• Task details:
Could you transcribe all of the data exactly and skip any pictures?

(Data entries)
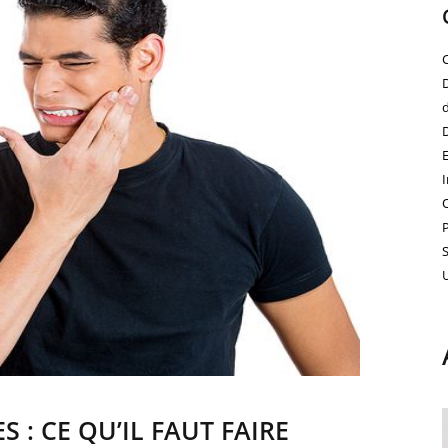
 : CE QU’IL FAUT FAIRE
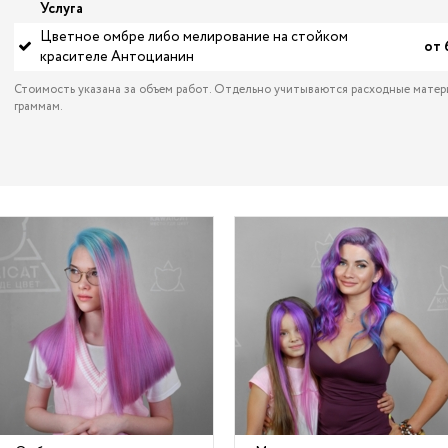
Услуга
Цветное омбре либо мелирование на стойком
от 
красителе Антоцианин
Стоимость указана за объем работ. Отдельно учитываются расходные матер
граммам.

• Result:
 : CE QU’IL FAUT FAIRE
Услуга
Цветное омбре либо мелирование на стойком
от 
красителе Антоцианин
Стоимость указана за объем работ. Отдельно учитываются расходные матер
граммам.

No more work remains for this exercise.